§ PROBLEM TO SOLVE
The data below should be duplicated in full, unchanged.

──────────

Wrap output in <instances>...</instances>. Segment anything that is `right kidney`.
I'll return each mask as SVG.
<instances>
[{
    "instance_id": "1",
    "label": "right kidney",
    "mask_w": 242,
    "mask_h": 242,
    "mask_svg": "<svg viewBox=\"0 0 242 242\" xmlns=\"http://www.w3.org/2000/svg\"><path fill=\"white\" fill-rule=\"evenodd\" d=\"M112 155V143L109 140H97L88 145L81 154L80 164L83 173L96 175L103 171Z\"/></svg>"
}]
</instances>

──────────

§ WRITTEN ANSWER
Wrap output in <instances>...</instances>. Segment anything that is `right kidney`.
I'll return each mask as SVG.
<instances>
[{
    "instance_id": "1",
    "label": "right kidney",
    "mask_w": 242,
    "mask_h": 242,
    "mask_svg": "<svg viewBox=\"0 0 242 242\" xmlns=\"http://www.w3.org/2000/svg\"><path fill=\"white\" fill-rule=\"evenodd\" d=\"M112 155V143L109 140H97L88 145L81 154L80 164L83 173L96 175L103 171Z\"/></svg>"
}]
</instances>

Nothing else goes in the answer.